WHAT YOU WILL DO ::
Find how many lines in the material below contain the word "статьи" and give only that number.

===============

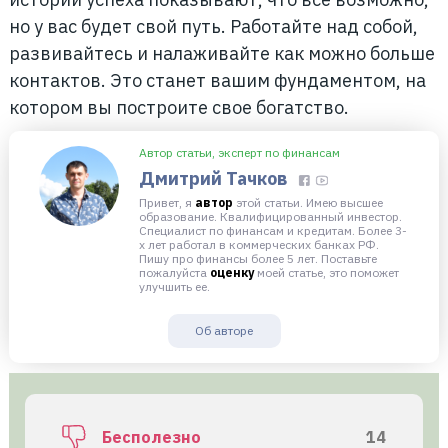
но у вас будет свой путь. Работайте над собой,
развивайтесь и налаживайте как можно больше
контактов. Это станет вашим фундаментом, на
котором вы построите свое богатство.
Автор статьи, эксперт по финансам
Дмитрий Тачков
Привет, я
автор
этой статьи. Имею высшее
образование. Квалифицированный инвестор.
Специалист по финансам и кредитам. Более 3-
х лет работал в коммерческих банках РФ.
Пишу про финансы более 5 лет. Поставьте
пожалуйста
оценку
моей статье, это поможет
улучшить ее.
Об авторе
Бесполезно
14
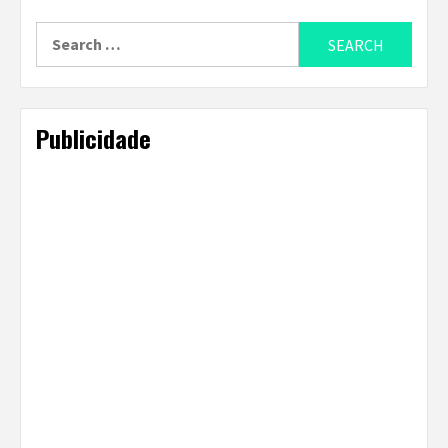
Search
for:
Publicidade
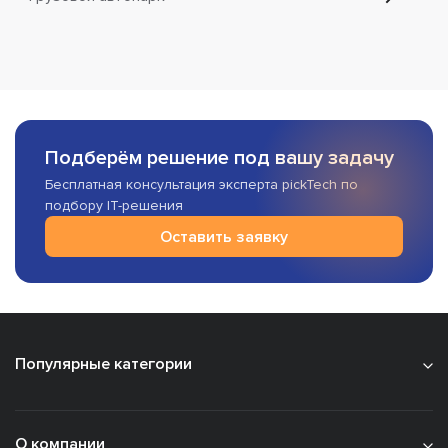
Подберём решение под вашу задачу
Бесплатная консультация эксперта pickTech по
подбору IT-решения
Оставить заявку
Популярные категории
О компании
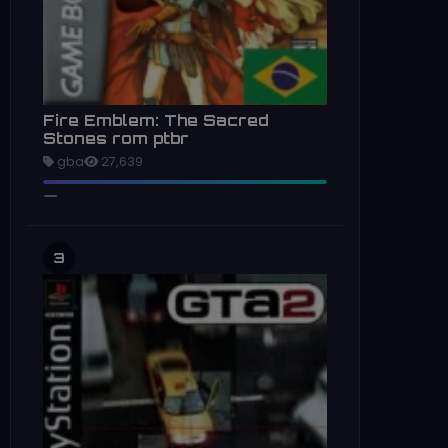
Fire Emblem: The Sacred
Stones rom ptbr
gba
27,639
3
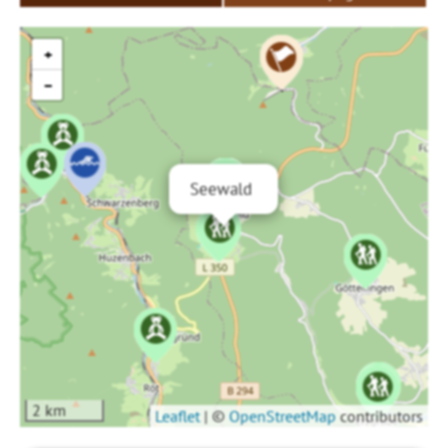
+
−
Seewald
2 km
Leaflet
|
©
OpenStreetMap
contributors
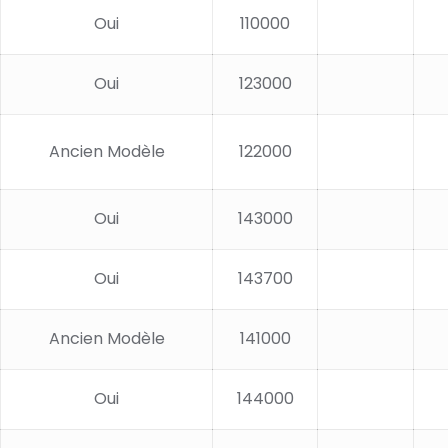
Oui
110000
Oui
123000
Ancien Modèle
122000
Oui
143000
Oui
143700
Ancien Modèle
141000
Oui
144000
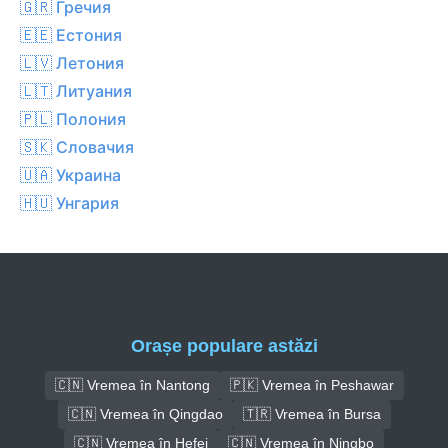
🇬🇷 Гречия
🇪🇪 Естония
🇱🇻 Летония
🇱🇹 Литуания
🇵🇱 Полония
🇸🇰 Словачия
🇺🇦 Украина
🇭🇺 Унгария
Orașe populare astăzi
🇨🇳 Vremea în Nantong
🇵🇰 Vremea în Peshawar
🇨🇳 Vremea în Qingdao
🇹🇷 Vremea în Bursa
🇨🇳 Vremea în Hefei
🇨🇳 Vremea în Ningbo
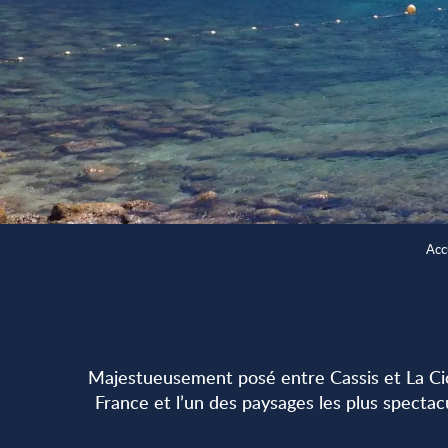
Acc
Majestueusement posé entre Cassis et La Ciota
France et l’un des paysages les plus spectac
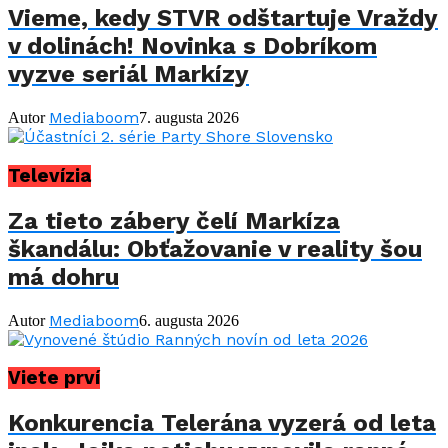
Vieme, kedy STVR odštartuje Vraždy
v dolinách! Novinka s Dobríkom
vyzve seriál Markízy
Mediaboom
Autor
7. augusta 2026
Televízia
Za tieto zábery čelí Markíza
škandálu: Obťažovanie v reality šou
má dohru
Mediaboom
Autor
6. augusta 2026
Viete prví
Konkurencia Telerána vyzerá od leta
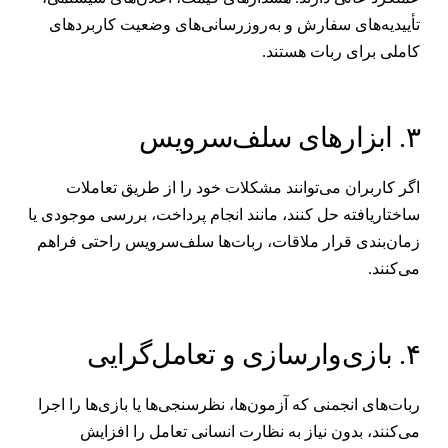
أییدیه‌های سفارش و به‌روزرسانی‌های وضعیت کاربردهای
املی برای ربات هستند.
ابزارهای سلف‌سرویس
گر کاربران می‌توانند مشکلات خود را از طریق تعاملات
اختاریافته حل کنند، مانند انجام پرداخت، بررسی موجودی یا
مان‌بندی قرار ملاقات، ربات‌ها سلف‌سرویس راحتی فراهم
ی‌کنند.
زی‌وارسازی و تعامل‌گرایی
بات‌های انجمنی که آزمون‌ها، نظرسنجی‌ها یا بازی‌ها را اجرا
ی‌کنند، بدون نیاز به نظارت انسانی تعامل را افزایش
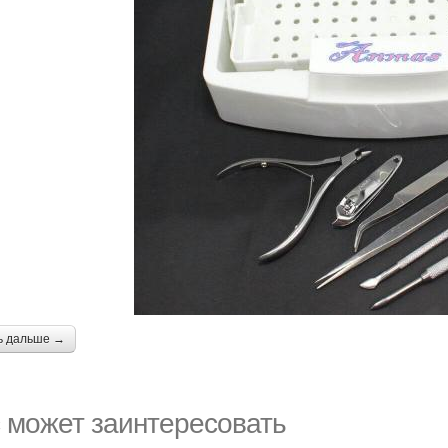
ь дальше →
 может заинтересовать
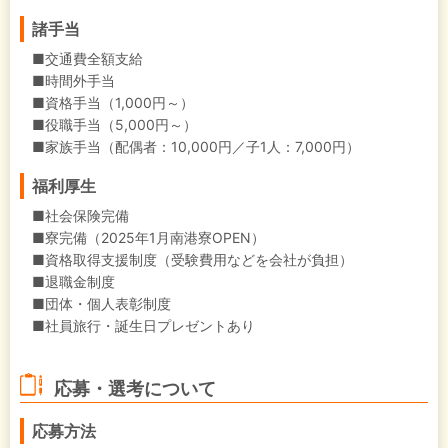
諸手当
■交通費全額支給
■時間外手当
■資格手当（1,000円～）
■役職手当（5,000円～）
■家族手当（配偶者：10,000円／子1人：7,000円）
福利厚生
■社会保険完備
■寮完備（2025年1月南港寮OPEN）
■資格取得支援制度（受験費用などを会社が負担）
■退職金制度
■団体・個人表彰制度
■社員旅行・誕生日プレゼントあり
応募・選考について
応募方法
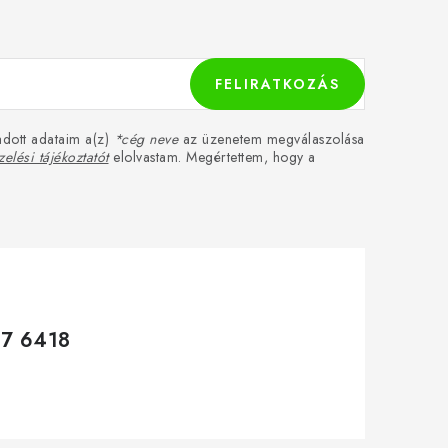
FELIRATKOZÁS
dott adataim a(z)
*cég neve
az üzenetem megválaszolása
elési tájékoztatót
elolvastam. Megértettem, hogy a
17 6418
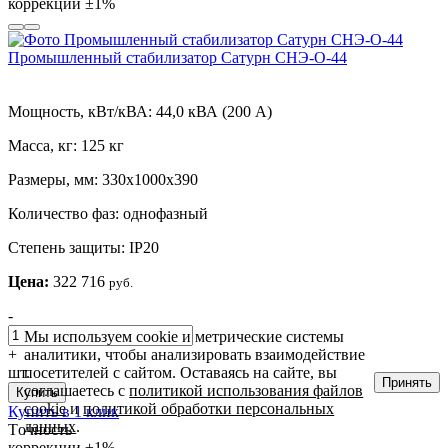
коррекции
±1%
Промышленный стабилизатор Сатурн СНЭ-О-44
Мощность, кВт/кВА:
44,0 кВА (200 А)
Масса, кг:
125 кг
Размеры, мм:
330х1000х390
Количество фаз:
однофазный
Степень защиты:
IP20
Цена:
322 716
руб.
-
Мы используем cookie и метрические системы
аналитики, чтобы анализировать взаимодействие
+
посетителей с сайтом. Оставаясь на сайте, вы
шт.
Принять
соглашаетесь с
политикой использования файлов
Купить
cookie
и
политикой обработки персональных
Купить в 1 клик
данных
.
Tочность
коррекции
±1%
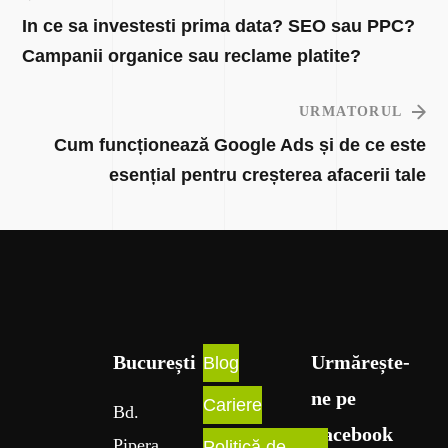
In ce sa investesti prima data? SEO sau PPC?
Campanii organice sau reclame platite?
URMATORUL
Cum funcționează Google Ads și de ce este
esențial pentru creșterea afacerii tale
București​
Urmărește-
Blog
ne pe
Cariere
Bd
.
Facebook
Pipera
,
Politică de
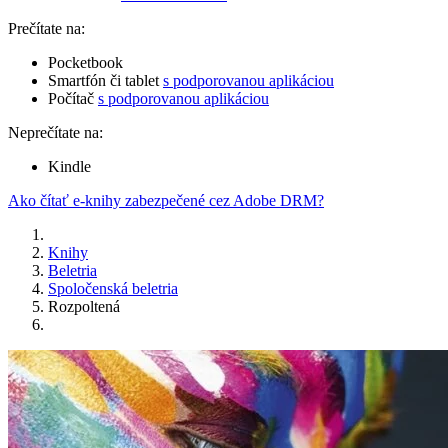
Prečítate na:
Pocketbook
Smartfón či tablet
s podporovanou aplikáciou
Počítač
s podporovanou aplikáciou
Neprečítate na:
Kindle
Ako čítať e-knihy zabezpečené cez Adobe DRM?
Knihy
Beletria
Spoločenská beletria
Rozpoltená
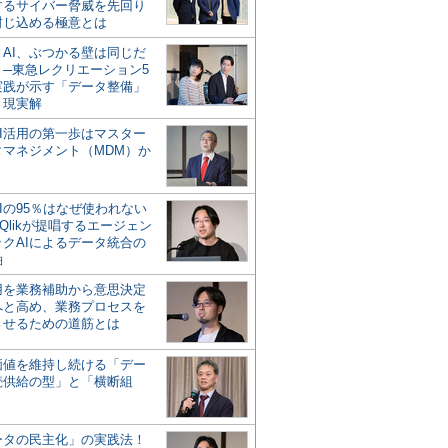
するサイバー脅威を先回り
封じ込める極意とは
とAI、ぶつかる壁は同じだ
」─東急レクリエーション5
実践が示す「データ整備」
う現実解
AI活用の第一歩はマスター
タマネジメント（MDM）か
Iの95％はなぜ使われない
Qlikが提唱するエージェン
ックAIによるデータ統合の
軸
活用を業務補助から意思決定
へと高め、業務プロセスを
させるための道筋とは
の価値を維持し続ける「デー
続供給の型」と「横断組
ータの民主化」の実践法！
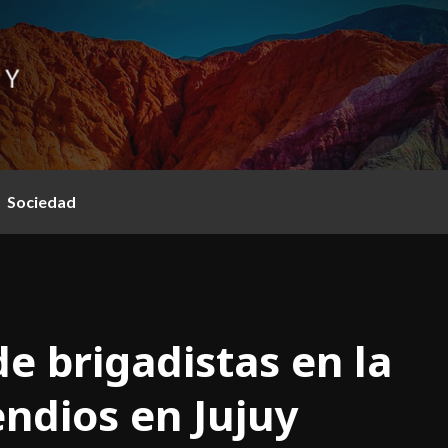
Sociedad
e brigadistas en la
endios en Jujuy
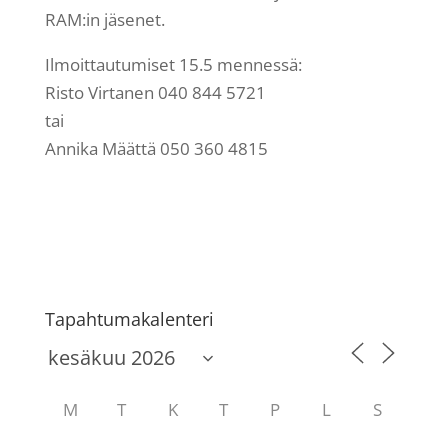
RAM:in jäsenet.
Ilmoittautumiset 15.5 mennessä:
Risto Virtanen 040 844 5721
tai
Annika Määttä 050 360 4815
Tapahtumakalenteri
M
T
K
T
P
L
S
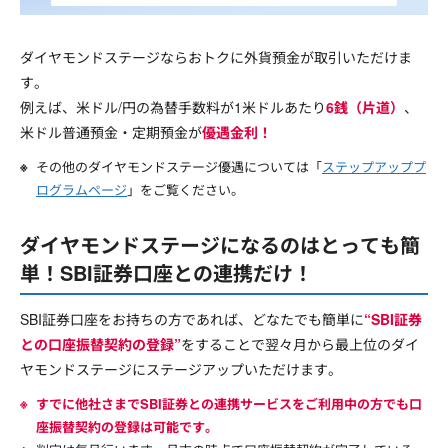
ダイヤモンドステージならおトクに外貨預金が取引いただけま
す。
例えば、米ドル/円の為替手数料が1米ドルあたり
6銭（片道）
、
米ドル普通預金・定期預金が
優遇金利！
その他のダイヤモンドステージ優遇については「
ステップアッププ
ログラムページ
」をご覧ください。
ダイヤモンドステージになるのはとっても簡
単！SBI証券口座との連携だけ！
SBI証券口座をお持ちの方であれば、どなたでも簡単に
“SBI証券
との口座振替契約の登録”
をすることで翌々月から最上位のダイ
ヤモンドステージにステージアップいただけます。
すでに他社さまでSBI証券との連携サービスをご利用中の方でも口
座振替契約の登録は可能です。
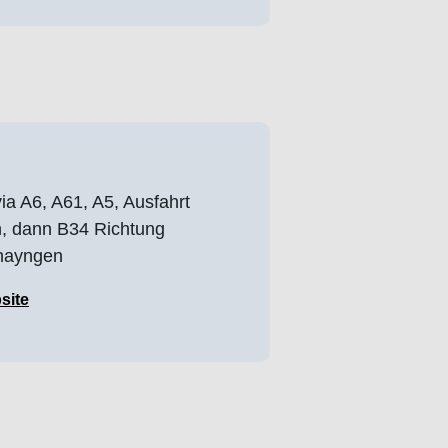
a A6, A61, A5, Ausfahrt
n, dann B34 Richtung
hayngen
site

===============

SOLUTION FOR THIS EXERCISE ::
2